High uptake of fixed rates in February
January was a month of dramatically subdued mortgage activity, dominated by remortgages at a low loan-to-value (LTV) and low income multiples. Any purchases, including first time buyers (FTB’s) were those with ample deposits and good affordability.Katie Tucker, Technical Manager for Charcol comments: “January was made up almost entirely of the ‘bread and butter’ mortgages: the ones for which demand rarely falls. However, according to the Charcol Mortgage Monitor, in February; all mortgagor types are more active.”
Fixed vs. variable?
A whopping 52% of all borrowers took fixed rates in February. Katie Tucker continues: “This is surprisingly high compared to the more recent norm of around 33%; so borrowers’ choice in February was more to do with rate than outlook for Bank rate movement.
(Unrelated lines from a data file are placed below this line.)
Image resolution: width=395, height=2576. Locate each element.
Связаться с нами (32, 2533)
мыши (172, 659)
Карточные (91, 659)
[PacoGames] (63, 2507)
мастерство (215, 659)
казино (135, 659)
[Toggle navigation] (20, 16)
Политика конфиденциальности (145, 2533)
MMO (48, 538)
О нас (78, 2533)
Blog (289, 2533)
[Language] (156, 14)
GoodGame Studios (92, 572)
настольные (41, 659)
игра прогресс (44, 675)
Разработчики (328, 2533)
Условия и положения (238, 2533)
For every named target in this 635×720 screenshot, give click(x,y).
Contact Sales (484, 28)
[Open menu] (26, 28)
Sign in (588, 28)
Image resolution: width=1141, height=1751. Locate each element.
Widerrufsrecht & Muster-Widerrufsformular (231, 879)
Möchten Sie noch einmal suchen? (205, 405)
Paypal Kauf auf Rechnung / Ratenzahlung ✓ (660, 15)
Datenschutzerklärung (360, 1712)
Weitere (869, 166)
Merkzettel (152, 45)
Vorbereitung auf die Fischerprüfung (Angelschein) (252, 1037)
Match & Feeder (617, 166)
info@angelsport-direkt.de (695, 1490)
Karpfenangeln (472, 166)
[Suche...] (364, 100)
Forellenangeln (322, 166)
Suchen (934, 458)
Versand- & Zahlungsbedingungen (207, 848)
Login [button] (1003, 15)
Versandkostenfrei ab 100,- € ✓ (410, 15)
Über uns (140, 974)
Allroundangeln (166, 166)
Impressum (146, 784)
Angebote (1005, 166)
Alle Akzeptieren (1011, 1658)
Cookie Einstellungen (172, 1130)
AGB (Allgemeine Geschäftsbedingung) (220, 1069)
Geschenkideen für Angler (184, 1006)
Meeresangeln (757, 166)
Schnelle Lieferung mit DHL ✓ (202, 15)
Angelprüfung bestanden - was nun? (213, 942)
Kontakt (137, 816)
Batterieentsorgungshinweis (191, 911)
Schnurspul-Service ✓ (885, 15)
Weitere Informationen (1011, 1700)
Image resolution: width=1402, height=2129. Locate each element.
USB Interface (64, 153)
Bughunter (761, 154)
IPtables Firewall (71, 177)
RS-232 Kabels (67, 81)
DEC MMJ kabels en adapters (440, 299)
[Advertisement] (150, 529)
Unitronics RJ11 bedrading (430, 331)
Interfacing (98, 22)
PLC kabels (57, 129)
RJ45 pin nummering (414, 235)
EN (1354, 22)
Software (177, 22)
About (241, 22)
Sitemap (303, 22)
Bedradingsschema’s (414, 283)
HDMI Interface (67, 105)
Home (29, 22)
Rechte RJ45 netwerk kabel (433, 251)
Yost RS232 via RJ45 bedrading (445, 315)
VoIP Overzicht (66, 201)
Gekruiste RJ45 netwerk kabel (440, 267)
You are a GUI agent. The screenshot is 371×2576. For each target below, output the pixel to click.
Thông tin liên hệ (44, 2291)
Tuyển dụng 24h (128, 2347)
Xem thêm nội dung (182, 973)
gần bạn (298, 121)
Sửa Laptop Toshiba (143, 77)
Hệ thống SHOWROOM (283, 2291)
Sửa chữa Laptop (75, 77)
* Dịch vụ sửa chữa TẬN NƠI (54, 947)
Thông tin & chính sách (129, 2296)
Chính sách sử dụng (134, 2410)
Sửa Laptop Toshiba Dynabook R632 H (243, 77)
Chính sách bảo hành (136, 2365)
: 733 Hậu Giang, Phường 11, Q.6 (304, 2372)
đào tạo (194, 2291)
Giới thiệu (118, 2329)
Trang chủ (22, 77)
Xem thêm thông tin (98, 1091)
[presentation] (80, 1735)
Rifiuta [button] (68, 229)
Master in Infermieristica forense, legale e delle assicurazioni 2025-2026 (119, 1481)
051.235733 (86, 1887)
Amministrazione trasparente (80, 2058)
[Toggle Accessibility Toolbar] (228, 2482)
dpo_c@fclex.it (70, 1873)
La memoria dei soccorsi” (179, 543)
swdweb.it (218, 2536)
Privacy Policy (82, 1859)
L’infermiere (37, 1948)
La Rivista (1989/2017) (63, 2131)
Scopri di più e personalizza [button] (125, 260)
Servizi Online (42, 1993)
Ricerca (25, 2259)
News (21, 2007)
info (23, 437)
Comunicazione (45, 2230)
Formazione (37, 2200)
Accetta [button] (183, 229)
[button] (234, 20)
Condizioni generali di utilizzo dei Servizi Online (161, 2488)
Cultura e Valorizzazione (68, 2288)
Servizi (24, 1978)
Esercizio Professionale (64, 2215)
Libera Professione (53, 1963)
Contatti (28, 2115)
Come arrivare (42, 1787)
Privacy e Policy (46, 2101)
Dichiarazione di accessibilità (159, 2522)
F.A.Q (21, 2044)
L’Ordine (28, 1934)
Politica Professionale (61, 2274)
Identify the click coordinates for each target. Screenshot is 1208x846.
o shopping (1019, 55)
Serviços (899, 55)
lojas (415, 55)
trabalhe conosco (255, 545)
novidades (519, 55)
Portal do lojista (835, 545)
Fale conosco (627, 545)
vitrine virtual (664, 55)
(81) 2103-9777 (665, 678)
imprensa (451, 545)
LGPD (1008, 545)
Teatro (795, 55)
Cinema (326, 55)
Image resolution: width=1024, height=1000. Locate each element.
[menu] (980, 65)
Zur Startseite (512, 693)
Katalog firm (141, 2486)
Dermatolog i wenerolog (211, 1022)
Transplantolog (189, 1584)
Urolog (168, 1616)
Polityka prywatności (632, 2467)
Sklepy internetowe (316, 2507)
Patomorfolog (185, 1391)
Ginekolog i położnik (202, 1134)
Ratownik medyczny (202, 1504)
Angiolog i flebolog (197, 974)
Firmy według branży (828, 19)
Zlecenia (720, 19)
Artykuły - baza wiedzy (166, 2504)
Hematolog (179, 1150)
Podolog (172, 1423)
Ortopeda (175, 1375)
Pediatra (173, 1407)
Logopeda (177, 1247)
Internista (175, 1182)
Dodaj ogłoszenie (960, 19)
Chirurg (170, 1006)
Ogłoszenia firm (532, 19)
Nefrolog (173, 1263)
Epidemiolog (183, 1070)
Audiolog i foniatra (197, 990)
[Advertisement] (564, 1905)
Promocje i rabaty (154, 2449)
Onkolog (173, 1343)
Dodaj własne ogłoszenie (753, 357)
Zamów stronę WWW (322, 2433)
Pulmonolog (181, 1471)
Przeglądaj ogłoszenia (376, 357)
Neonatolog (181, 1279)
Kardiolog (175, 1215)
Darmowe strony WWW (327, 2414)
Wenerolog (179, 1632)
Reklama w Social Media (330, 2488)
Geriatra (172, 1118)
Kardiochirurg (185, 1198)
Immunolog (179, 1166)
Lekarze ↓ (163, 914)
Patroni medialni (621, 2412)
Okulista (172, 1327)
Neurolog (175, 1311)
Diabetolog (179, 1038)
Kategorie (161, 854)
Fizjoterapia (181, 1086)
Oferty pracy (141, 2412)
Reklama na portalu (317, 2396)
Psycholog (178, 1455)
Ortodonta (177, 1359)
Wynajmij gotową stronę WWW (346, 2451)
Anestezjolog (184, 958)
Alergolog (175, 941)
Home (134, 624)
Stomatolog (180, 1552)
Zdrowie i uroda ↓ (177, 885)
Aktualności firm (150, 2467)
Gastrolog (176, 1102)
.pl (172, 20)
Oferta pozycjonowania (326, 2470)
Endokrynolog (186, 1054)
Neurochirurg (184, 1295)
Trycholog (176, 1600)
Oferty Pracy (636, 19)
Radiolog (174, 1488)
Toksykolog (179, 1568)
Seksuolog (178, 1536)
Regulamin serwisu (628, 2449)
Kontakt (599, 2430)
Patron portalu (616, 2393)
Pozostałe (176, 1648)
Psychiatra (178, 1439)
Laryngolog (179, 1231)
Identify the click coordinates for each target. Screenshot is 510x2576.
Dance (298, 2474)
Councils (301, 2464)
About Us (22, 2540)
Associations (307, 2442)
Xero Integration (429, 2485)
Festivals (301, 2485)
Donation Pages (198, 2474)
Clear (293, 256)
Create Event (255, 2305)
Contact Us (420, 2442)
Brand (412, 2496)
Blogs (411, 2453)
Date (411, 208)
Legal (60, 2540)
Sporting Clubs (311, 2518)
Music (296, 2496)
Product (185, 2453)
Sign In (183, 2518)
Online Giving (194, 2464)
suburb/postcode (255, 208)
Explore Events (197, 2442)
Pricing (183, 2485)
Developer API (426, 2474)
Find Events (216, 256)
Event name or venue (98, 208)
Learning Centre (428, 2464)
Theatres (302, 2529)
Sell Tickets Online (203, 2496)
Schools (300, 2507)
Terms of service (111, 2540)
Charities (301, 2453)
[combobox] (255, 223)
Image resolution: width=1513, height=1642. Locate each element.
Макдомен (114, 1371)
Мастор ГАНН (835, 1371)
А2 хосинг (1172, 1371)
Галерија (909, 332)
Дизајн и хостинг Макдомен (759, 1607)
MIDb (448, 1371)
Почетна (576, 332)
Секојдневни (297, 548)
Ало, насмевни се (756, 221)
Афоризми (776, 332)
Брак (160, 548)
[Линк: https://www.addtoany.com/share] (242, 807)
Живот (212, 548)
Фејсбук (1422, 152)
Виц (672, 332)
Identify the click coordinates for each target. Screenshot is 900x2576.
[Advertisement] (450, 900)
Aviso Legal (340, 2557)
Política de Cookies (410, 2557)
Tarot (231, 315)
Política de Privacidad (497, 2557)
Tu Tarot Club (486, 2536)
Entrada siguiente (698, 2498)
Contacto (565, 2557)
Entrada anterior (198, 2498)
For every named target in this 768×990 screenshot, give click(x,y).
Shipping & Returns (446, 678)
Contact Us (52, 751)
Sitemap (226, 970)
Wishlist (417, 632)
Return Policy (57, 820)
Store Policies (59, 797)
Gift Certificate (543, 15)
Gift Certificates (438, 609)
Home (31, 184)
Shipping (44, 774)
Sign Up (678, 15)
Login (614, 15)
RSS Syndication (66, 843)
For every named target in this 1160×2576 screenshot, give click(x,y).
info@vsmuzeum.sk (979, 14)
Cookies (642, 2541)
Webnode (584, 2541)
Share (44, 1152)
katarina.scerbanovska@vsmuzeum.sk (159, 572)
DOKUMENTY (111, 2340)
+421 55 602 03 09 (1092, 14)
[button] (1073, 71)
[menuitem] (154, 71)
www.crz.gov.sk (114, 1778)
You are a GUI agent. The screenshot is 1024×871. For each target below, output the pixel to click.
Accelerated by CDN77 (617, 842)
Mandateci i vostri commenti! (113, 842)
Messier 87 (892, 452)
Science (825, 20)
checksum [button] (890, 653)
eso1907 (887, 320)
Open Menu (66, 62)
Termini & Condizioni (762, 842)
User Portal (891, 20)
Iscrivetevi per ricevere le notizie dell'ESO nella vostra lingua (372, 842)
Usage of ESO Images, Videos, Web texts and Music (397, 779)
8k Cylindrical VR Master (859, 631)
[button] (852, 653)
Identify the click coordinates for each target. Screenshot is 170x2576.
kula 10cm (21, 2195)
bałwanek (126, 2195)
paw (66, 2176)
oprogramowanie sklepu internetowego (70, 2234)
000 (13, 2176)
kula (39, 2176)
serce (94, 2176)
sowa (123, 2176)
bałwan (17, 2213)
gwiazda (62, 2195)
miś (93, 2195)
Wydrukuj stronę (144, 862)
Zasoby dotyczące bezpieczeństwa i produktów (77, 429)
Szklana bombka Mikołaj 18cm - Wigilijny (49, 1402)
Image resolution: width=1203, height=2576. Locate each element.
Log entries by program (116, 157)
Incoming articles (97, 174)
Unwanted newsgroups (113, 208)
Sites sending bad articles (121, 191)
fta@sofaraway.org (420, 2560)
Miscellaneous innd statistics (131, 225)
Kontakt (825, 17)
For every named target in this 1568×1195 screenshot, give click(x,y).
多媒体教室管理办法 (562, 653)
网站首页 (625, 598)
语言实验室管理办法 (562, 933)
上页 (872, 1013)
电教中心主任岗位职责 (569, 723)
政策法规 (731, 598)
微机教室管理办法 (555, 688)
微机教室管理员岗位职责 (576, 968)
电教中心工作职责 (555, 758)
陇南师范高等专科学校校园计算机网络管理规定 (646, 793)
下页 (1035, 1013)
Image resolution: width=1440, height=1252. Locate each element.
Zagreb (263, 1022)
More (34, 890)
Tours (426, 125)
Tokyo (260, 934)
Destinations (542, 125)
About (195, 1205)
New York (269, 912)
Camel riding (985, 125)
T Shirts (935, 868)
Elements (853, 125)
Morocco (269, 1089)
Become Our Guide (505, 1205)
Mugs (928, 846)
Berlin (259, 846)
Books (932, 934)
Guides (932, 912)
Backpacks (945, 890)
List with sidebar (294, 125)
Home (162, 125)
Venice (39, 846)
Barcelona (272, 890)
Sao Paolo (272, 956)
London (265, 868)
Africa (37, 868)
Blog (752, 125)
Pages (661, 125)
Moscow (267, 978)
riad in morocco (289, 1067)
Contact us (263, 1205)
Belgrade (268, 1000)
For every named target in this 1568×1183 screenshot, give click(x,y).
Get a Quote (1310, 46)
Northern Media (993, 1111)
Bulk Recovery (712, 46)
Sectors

The jump could partly be attributed to the borrowers’ rush to take advantage of the new ‘ultra-low’ fixes with high fees, protect themselves, such as the 4.75% from First Direct, or the 4.99% from Abbey. However, January is always an unusual month for activity, this one being especially tumultuous, so an increased fixed rate take-up in February may be the result of January’s cautious buyers returning late, having given the market time to settle. Next month’s figures will provide a clearer picture.”
Buy-to-let
Miss Tucker continues: “Remortgages for Buy-to-lets were up in February compared to January, but new purchases for Buy-to-lets remained low. Britain will be reluctant to fall out of love with amateur landlordship however: buying-to-let should be boosted this year, as first-time-buyers who were stalled at the starting line, continue renting, thus improving rental yields.”
First time buyers
“First time buyers bounced back, and made up 10% of mortgage applicants this month, as they took advantage of the last of the high loan-to-value deals. This more than doubled the 4.5% of buyers that were first-timers in January.”
Loan to value ratios
Tucker continues: “First-time-buyers continue to have to take large mortgages, and the average first time buyer borrowed 80% of their property value, compared to other purchasers whose loan to value was 74%. However, high loan amounts will be held down now, as first-timers with little or no deposit are nudged out of the market all together; mortgages above 90% are nigh on extinct. Fewer than 1% of borrowers took mortgages above 100% in February, and they will be the last.